SUPPLIED MATERIAL START
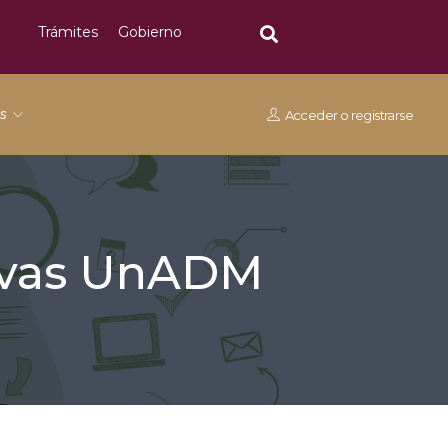
Trámites
Gobierno
os
Acceder
o
registrarse
tivas UnADM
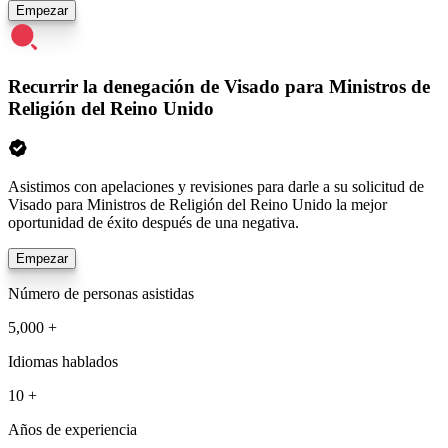
Empezar
Recurrir la denegación de Visado para Ministros de
Religión del Reino Unido
Asistimos con apelaciones y revisiones para darle a su solicitud de
Visado para Ministros de Religión del Reino Unido la mejor
oportunidad de éxito después de una negativa.
Empezar
Número de personas asistidas
5,000 +
Idiomas hablados
10 +
Años de experiencia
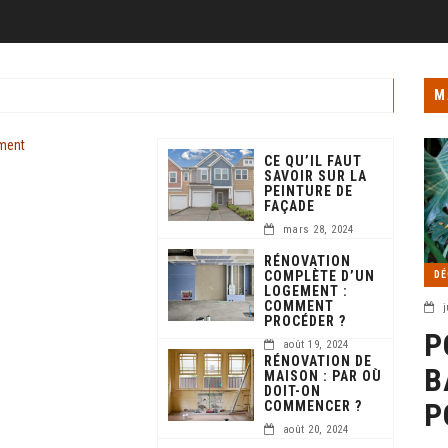
M
CE QU’IL FAUT
SAVOIR SUR LA
PEINTURE DE
FAÇADE
mars 28, 2024
RÉNOVATION
COMPLÈTE D’UN
DÉ
LOGEMENT :
COMMENT
j
PROCÉDER ?
P
août 19, 2024
RÉNOVATION DE
B
MAISON : PAR OÙ
DOIT-ON
P
COMMENCER ?
août 20, 2024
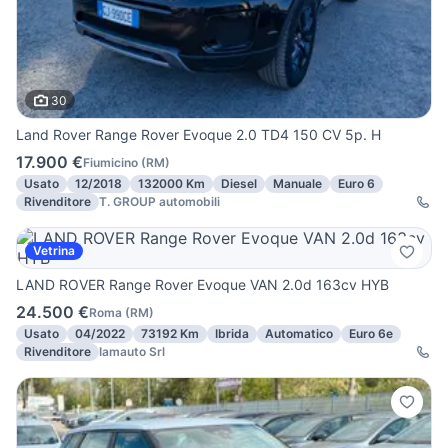
30
Land Rover Range Rover Evoque 2.0 TD4 150 CV 5p. H
17.900 €
Fiumicino
(
RM
)
Usato
12/2018
132000 Km
Diesel
Manuale
Euro 6
Rivenditore
T. GROUP automobili
Vetrina
LAND ROVER Range Rover Evoque VAN 2.0d 163cv HYB
24.500 €
Roma
(
RM
)
Usato
04/2022
73192 Km
Ibrida
Automatico
Euro 6e
Rivenditore
Iamauto Srl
SUPPLIED MATERIAL END
● **PROBLEM STATEMENT**
Locate the word "Rover" in the records above, and return each line that has it.

● **SOLUTION FOR THIS TASK**
Land Rover Range Rover Evoque 2.0 TD4 150 CV 5p. H
LAND ROVER Range Rover Evoque VAN 2.0d 163cv HYB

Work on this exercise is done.